Data supplied:

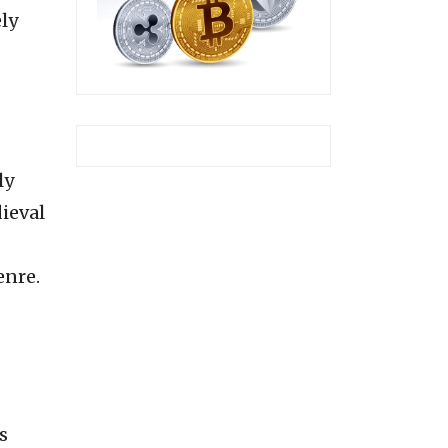
ely
ly
dieval
enre.
s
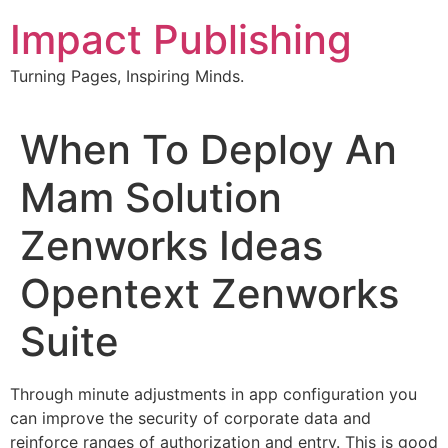
Skip
Impact Publishing
to
content
Turning Pages, Inspiring Minds.
When To Deploy An
Mam Solution
Zenworks Ideas
Opentext Zenworks
Suite
Through minute adjustments in app configuration you
can improve the security of corporate data and
reinforce ranges of authorization and entry. This is good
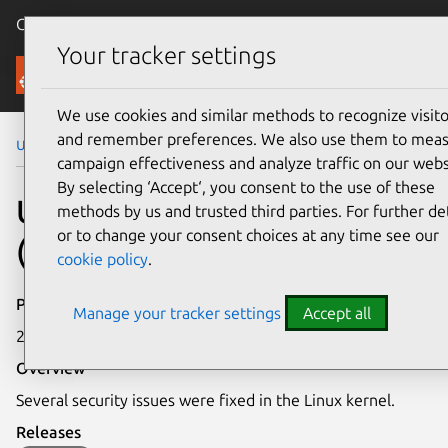
Canonical Ubuntu
Menu
Your tracker settings
Security
We use cookies and similar methods to recognize visito
and remember preferences. We also use them to mea
Ubuntu Security Notices
USN-8277-2
campaign effectiveness and analyze traffic on our webs
By selecting ‘Accept‘, you consent to the use of these
USN-8277-2: Linux kernel
methods by us and trusted third parties. For further det
or to change your consent choices at any time see our
(Oracle) vulnerabilities
cookie policy
.
Publication date
Manage your tracker settings
Accept all
22 May 2026
Overview
Several security issues were fixed in the Linux kernel.
Releases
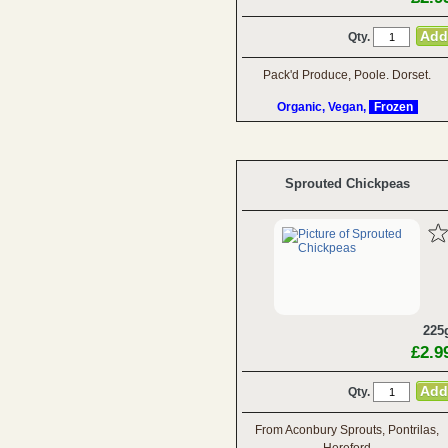
Qty.
Pack'd Produce, Poole. Dorset.
Organic, Vegan,
Frozen
Sprouted Chickpeas
225
£2.9
Qty.
From Aconbury Sprouts, Pontrilas,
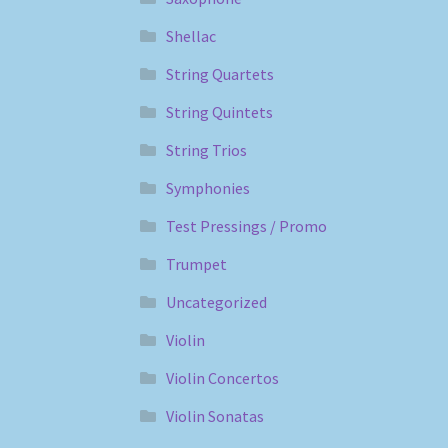
Shellac
String Quartets
String Quintets
String Trios
Symphonies
Test Pressings / Promo
Trumpet
Uncategorized
Violin
Violin Concertos
Violin Sonatas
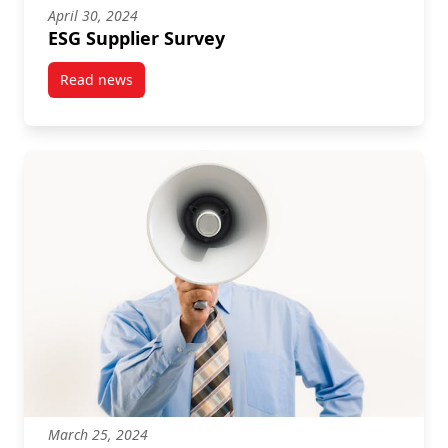
April 30, 2024
ESG Supplier Survey
Read news
post ESG Supplier Survey
March 25, 2024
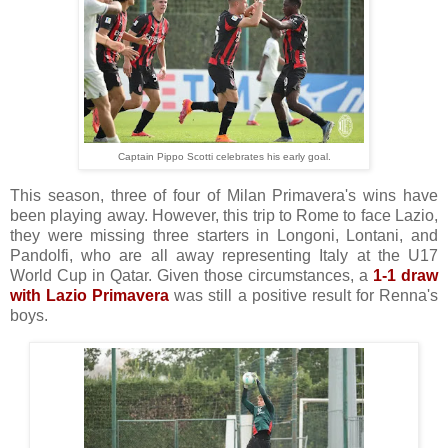
Captain Pippo Scotti celebrates his early goal.
This season, three of four of Milan Primavera's wins have
been playing away. However, this trip to Rome to face Lazio,
they were missing three starters in Longoni, Lontani, and
Pandolfi, who are all away representing Italy at the U17
World Cup in Qatar. Given those circumstances, a
1-1 draw
with Lazio Primavera
was still a positive result for Renna's
boys.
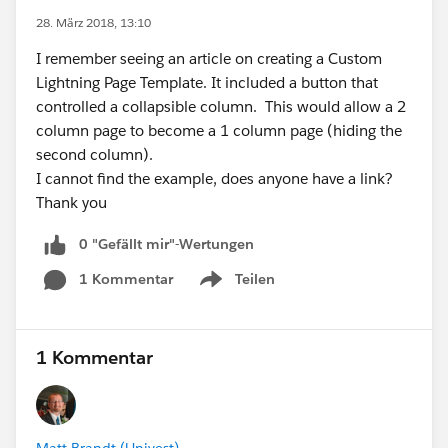
28. März 2018, 13:10
I remember seeing an article on creating a Custom
Lightning Page Template. It included a button that
controlled a collapsible column. This would allow a 2
column page to become a 1 column page (hiding the
second column).
I cannot find the example, does anyone have a link?
Thank you
0 "Gefällt mir"-Wertungen
1 Kommentar
Teilen
Show menu
1 Kommentar
Matt Brandt (Univest)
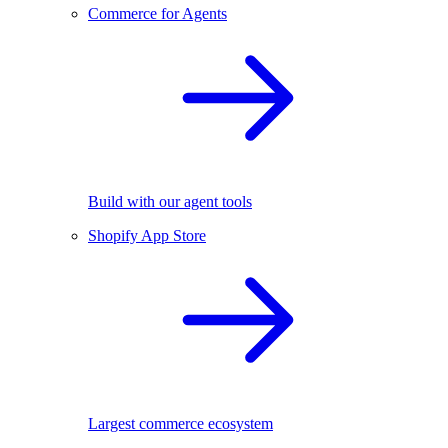
Commerce for Agents
Build with our agent tools
Shopify App Store
Largest commerce ecosystem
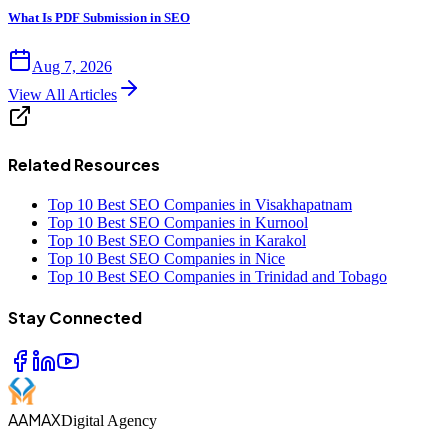
What Is PDF Submission in SEO
Aug 7, 2026
View All Articles
Related Resources
Top 10 Best SEO Companies in Visakhapatnam
Top 10 Best SEO Companies in Kurnool
Top 10 Best SEO Companies in Karakol
Top 10 Best SEO Companies in Nice
Top 10 Best SEO Companies in Trinidad and Tobago
Stay Connected
AAMAX
Digital Agency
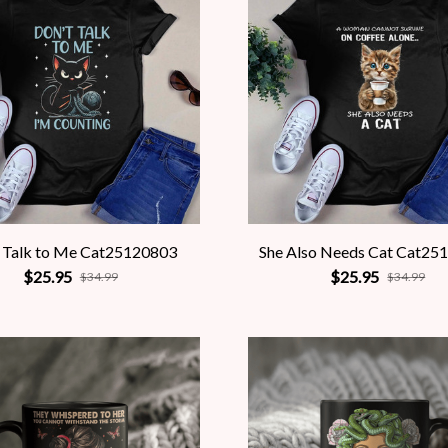
 Talk to Me Cat25120803
She Also Needs Cat Cat25
$25.95
$25.95
$34.99
$34.99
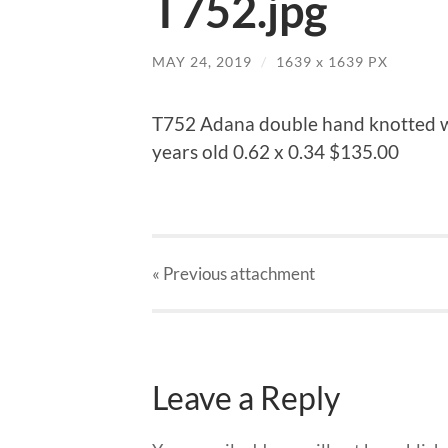
T752.jpg
MAY 24, 2019
/
1639
x
1639 PX
T752 Adana double hand knotted w
years old 0.62 x 0.34 $135.00
« Previous
attachment
Leave a Reply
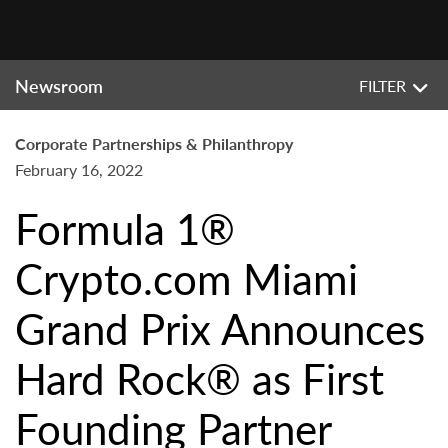
Newsroom
FILTER
Corporate Partnerships & Philanthropy
February 16, 2022
Formula 1®
Crypto.com Miami
Grand Prix Announces
Hard Rock® as First
Founding Partner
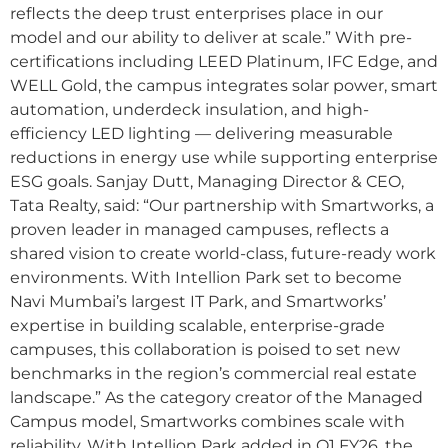
reflects the deep trust enterprises place in our
model and our ability to deliver at scale.” With pre-
certifications including LEED Platinum, IFC Edge, and
WELL Gold, the campus integrates solar power, smart
automation, underdeck insulation, and high-
efficiency LED lighting — delivering measurable
reductions in energy use while supporting enterprise
ESG goals. Sanjay Dutt, Managing Director & CEO,
Tata Realty, said: “Our partnership with Smartworks, a
proven leader in managed campuses, reflects a
shared vision to create world-class, future-ready work
environments. With Intellion Park set to become
Navi Mumbai’s largest IT Park, and Smartworks’
expertise in building scalable, enterprise-grade
campuses, this collaboration is poised to set new
benchmarks in the region’s commercial real estate
landscape.” As the category creator of the Managed
Campus model, Smartworks combines scale with
reliability. With Intellion Park added in Q1 FY26, the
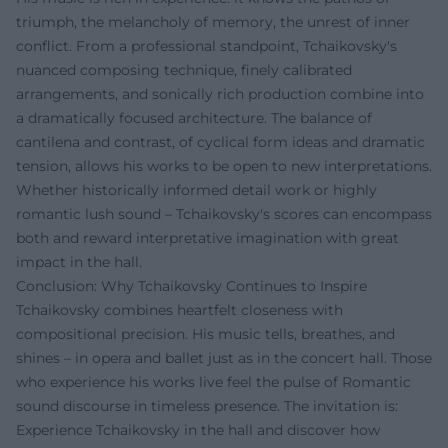
triumph, the melancholy of memory, the unrest of inner
conflict. From a professional standpoint, Tchaikovsky's
nuanced composing technique, finely calibrated
arrangements, and sonically rich production combine into
a dramatically focused architecture. The balance of
cantilena and contrast, of cyclical form ideas and dramatic
tension, allows his works to be open to new interpretations.
Whether historically informed detail work or highly
romantic lush sound – Tchaikovsky's scores can encompass
both and reward interpretative imagination with great
impact in the hall.
Conclusion: Why Tchaikovsky Continues to Inspire
Tchaikovsky combines heartfelt closeness with
compositional precision. His music tells, breathes, and
shines – in opera and ballet just as in the concert hall. Those
who experience his works live feel the pulse of Romantic
sound discourse in timeless presence. The invitation is:
Experience Tchaikovsky in the hall and discover how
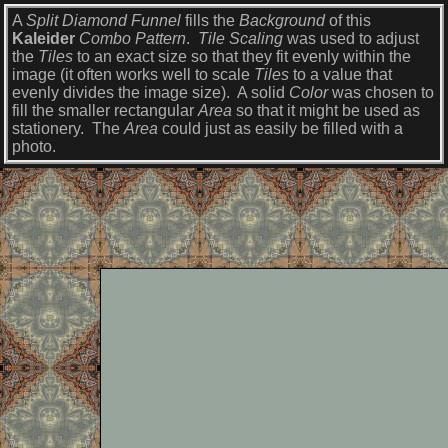
A
Split Diamond Funnel
fills the
Background
of this
Kaleider
Combo Pattern
.
Tile Scaling
was used to adjust
the
Tiles
to an exact size so that they fit evenly within the
image (it often works well to scale
Tiles
to a value that
evenly divides the image size). A solid
Color
was chosen to
fill the smaller rectangular
Area
so that it might be used as
stationery. The
Area
could just as easily be filled with a
photo.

Work to be completed: Please reproduce the records above exactly and leave any picture behind.

Solution:
ely
ly
dieval
enre.
s
Skip
Impact Publishing
to
content
Turning Pages, Inspiring Minds.
When To Deploy An
Mam Solution
Zenworks Ideas
Opentext Zenworks
Suite
Through minute adjustments in app configuration you
can improve the security of corporate data and
reinforce ranges of authorization and entry. This is good
Canonical Ubuntu
Menu
Your tracker settings
Security
We use cookies and similar methods to recognize visito
and remember preferences. We also use them to mea
Ubuntu Security Notices
USN-8277-2
campaign effectiveness and analyze traffic on our webs
By selecting ‘Accept‘, you consent to the use of these
USN-8277-2: Linux kernel
methods by us and trusted third parties. For further det
or to change your consent choices at any time see our
(Oracle) vulnerabilities
cookie policy
.
Publication date
Manage your tracker settings
Accept all
22 May 2026
Overview
Several security issues were fixed in the Linux kernel.
Releases
Qty.
Pack'd Produce, Poole. Dorset.
Organic, Vegan,
Frozen
Sprouted Chickpeas
225
£2.9
Qty.
From Aconbury Sprouts, Pontrilas,
Shellac
String Quartets
String Quintets
String Trios
Symphonies
Test Pressings / Promo
Trumpet
Uncategorized
Violin
Violin Concertos
Violin Sonatas
April 30, 2024
ESG Supplier Survey
Read news
post ESG Supplier Survey
March 25, 2024
Captain Pippo Scotti celebrates his early goal.
This season, three of four of Milan Primavera's wins have
been playing away. However, this trip to Rome to face Lazio,
they were missing three starters in Longoni, Lontani, and
Pandolfi, who are all away representing Italy at the U17
World Cup in Qatar. Given those circumstances, a
1-1 draw
with Lazio Primavera
was still a positive result for Renna's
boys.
28. März 2018, 13:10
I remember seeing an article on creating a Custom
Lightning Page Template. It included a button that
controlled a collapsible column. This would allow a 2
column page to become a 1 column page (hiding the
second column).
I cannot find the example, does anyone have a link?
Thank you
0 "Gefällt mir"-Wertungen
1 Kommentar
Teilen
Show menu
1 Kommentar
Matt Brandt (Univest)
Commerce for Agents
Build with our agent tools
Shopify App Store
Largest commerce ecosystem
What Is PDF Submission in SEO
Aug 7, 2026
View All Articles
Related Resources
Top 10 Best SEO Companies in Visakhapatnam
Top 10 Best SEO Companies in Kurnool
Top 10 Best SEO Companies in Karakol
Top 10 Best SEO Companies in Nice
Top 10 Best SEO Companies in Trinidad and Tobago
Stay Connected
AAMAX
Digital Agency
 Talk to Me Cat25120803
She Also Needs Cat Cat25
$25.95
$25.95
$34.99
$34.99
T752.jpg
MAY 24, 2019
/
1639
x
1639 PX
T752 Adana double hand knotted w
years old 0.62 x 0.34 $135.00
« Previous
attachment
Leave a Reply
Newsroom
FILTER
Corporate Partnerships & Philanthropy
February 16, 2022
Formula 1®
Crypto.com Miami
Grand Prix Announces
Hard Rock® as First
Founding Partner
reflects the deep trust enterprises place in our
model and our ability to deliver at scale.” With pre-
certifications including LEED Platinum, IFC Edge, and
WELL Gold, the campus integrates solar power, smart
automation, underdeck insulation, and high-
efficiency LED lighting — delivering measurable
reductions in energy use while supporting enterprise
ESG goals. Sanjay Dutt, Managing Director & CEO,
Tata Realty, said: “Our partnership with Smartworks, a
proven leader in managed campuses, reflects a
shared vision to create world-class, future-ready work
environments. With Intellion Park set to become
Navi Mumbai’s largest IT Park, and Smartworks’
expertise in building scalable, enterprise-grade
campuses, this collaboration is poised to set new
benchmarks in the region’s commercial real estate
landscape.” As the category creator of the Managed
Campus model, Smartworks combines scale with
reliability. With Intellion Park added in Q1 FY26, the
triumph, the melancholy of memory, the unrest of inner
conflict. From a professional standpoint, Tchaikovsky's
nuanced composing technique, finely calibrated
arrangements, and sonically rich production combine into
a dramatically focused architecture. The balance of
cantilena and contrast, of cyclical form ideas and dramatic
tension, allows his works to be open to new interpretations.
Whether historically informed detail work or highly
romantic lush sound – Tchaikovsky's scores can encompass
both and reward interpretative imagination with great
impact in the hall.
Conclusion: Why Tchaikovsky Continues to Inspire
Tchaikovsky combines heartfelt closeness with
compositional precision. His music tells, breathes, and
shines – in opera and ballet just as in the concert hall. Those
who experience his works live feel the pulse of Romantic
sound discourse in timeless presence. The invitation is:
Experience Tchaikovsky in the hall and discover how
A
Split Diamond Funnel
fills the
Background
of this
Kaleider
Combo Pattern
.
Tile Scaling
was used to adjust
the
Tiles
to an exact size so that they fit evenly within the
image (it often works well to scale
Tiles
to a value that
evenly divides the image size). A solid
Color
was chosen to
fill the smaller rectangular
Area
so that it might be used as
stationery. The
Area
could just as easily be filled with a
photo.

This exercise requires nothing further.